Europe wants to accelerate in renewable energies

by time news

“RED”, the new “Renewable Energy Directive”, made the Brussels negotiators see red. If an agreement on this text, which more or less aims to double by 2030 the quantity of renewable energies in the overall energy consumption of the European Union (EU), was reached on Thursday, March 30 in the morning, in this last straight line, fifteen hours of thorny talks will have been necessary for a common ground to be cleared.

According to the terms of the agreement reached between the Parliament, the Council and the Commission, the EU must reach, by 2030, the bar of 42.5% of renewable energies in its final energy consumption. The Commission and the European Parliament demanded a rate of 45%, while the Council pleaded for 40%. So it was decided to cut the pear in half.

The expected acceleration is in any case very clear. The target set in 2018 was to achieve 32% green energy by the end of the decade. The European average is currently around 22%. France is around 19%, against 13% in 2012. «We have been on the same trajectory as Germany for fifteen years,” we argue at the Ministry of Energy Transition.

“Ambitious” goal

But how to achieve that 42.5% target – which EU Energy Commissioner Kadri Simson has called a” ambitious “. It is on this that the negotiators have long opposed.
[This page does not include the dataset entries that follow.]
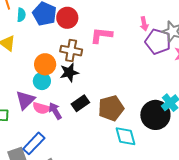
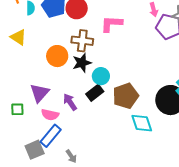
cyan circle: (42, 81) -> (101, 76), moved
pink semicircle: (41, 108) -> (50, 115), moved

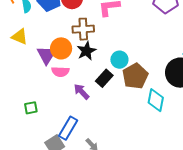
cyan circle: (101, 76) -> (119, 60), moved
purple triangle: (40, 93) -> (47, 55), moved
pink semicircle: (50, 115) -> (60, 72), moved
cyan diamond: (142, 123) -> (156, 100), turned 40

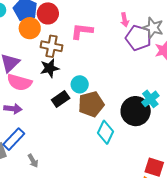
orange circle: (61, 48) -> (30, 28), moved
pink semicircle: (60, 72) -> (19, 82), size x1.4
purple arrow: (82, 92) -> (13, 109), moved, turned 126

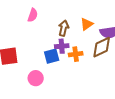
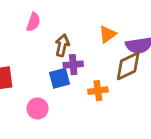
brown arrow: (64, 28) -> (62, 45), moved
orange cross: (76, 54) -> (98, 91), moved

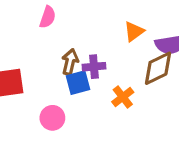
brown arrow: (62, 45) -> (70, 62), moved
orange cross: (98, 91) -> (123, 97), turned -30

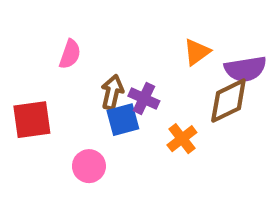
pink semicircle: (48, 17) -> (70, 54), moved
purple cross: (94, 67) -> (144, 99), turned 30

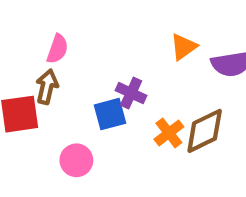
brown arrow: (112, 92) -> (47, 87), moved
brown diamond: (228, 101) -> (205, 131), moved

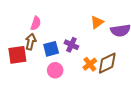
blue square: (110, 114) -> (51, 49), moved
pink circle: (76, 160) -> (55, 70), moved

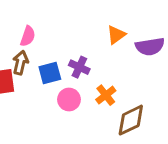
brown diamond: (107, 63) -> (131, 120), moved
pink circle: (55, 70) -> (69, 100), moved

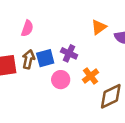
brown arrow: (20, 63) -> (28, 59), moved

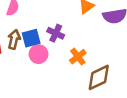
pink circle: (61, 80) -> (39, 54), moved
There has been a lot of debate on the development of biomass, defended in particular by the Scandinavian countries, but denounced by certain NGOs who fear that this is the door open to more deforestation.

But the most sensitive point concerned the fate to be reserved for nuclear power in the green transition. For a few weeks, the Twenty-Seven have been clashing on the subject. Several countries, Germany in the lead, refused to include nuclear energy in a text on renewables, on the pretext that this would slow down the deployment of green energies. France, supported by a dozen States, recalled for its part that nuclear power emits less CO2 than solar and wind power and that it would be difficult to do without it to achieve carbon neutrality in 2050.

Convoluted compromise

Finally, a rather convoluted compromise, but of which we do not yet know the details, was found with a “specific status” granted to nuclear power, qualified as “ni vert ni fossil”. The provisional agreement, which has yet to be formally validated, also refers to “low carbon hydrogen”, which is produced from electricity of nuclear origin.

“We are a long way from American pragmatism and simplicity, but it gives manufacturers a framework,” underlines Philippe Boucly, the president of France Hydrogène, while regretting however “this infernal chain established by Brussels which necessarily associates decarbonization and renewables”.

With the proposed text, countries that have a lot of nuclear power in their energy mix will be able to use part of it to make hydrogen. On the French side, it was a sticking point in the negotiations. “Clearly, France will not be obliged to build additional renewable capacities to produce hydrogen specifically, but will be able to use its reactors”, underlines a source in Brussels.

France remains cautious

The French government is also displaying its satisfaction with this text, while being very cautious. “The elements of the compromise are on the table”, emphasizes Agnès Pannier-Runacher, the Minister for Energy Transition, emphasizing the recognition of the role of nuclear power in achieving decarbonization objectives as well as low-carbon hydrogen.

“The pro-nuclear countries have made progress, their task has been made more difficult by the opposition of the European Parliament, but they have not failed”, explains for his part the German MEP Markus Pieper (European People’s Party), who took part in the negotiations.

After having increased the pressure in recent days, Paris therefore prefers to be discreet. «Above all, do not give the feeling of having won on nuclear power, because the road is still long”, deciphers a specialist in the sector in Brussels. Several issues are still on the table, in particular the reform of the electricity market and state aid for the construction of new reactors.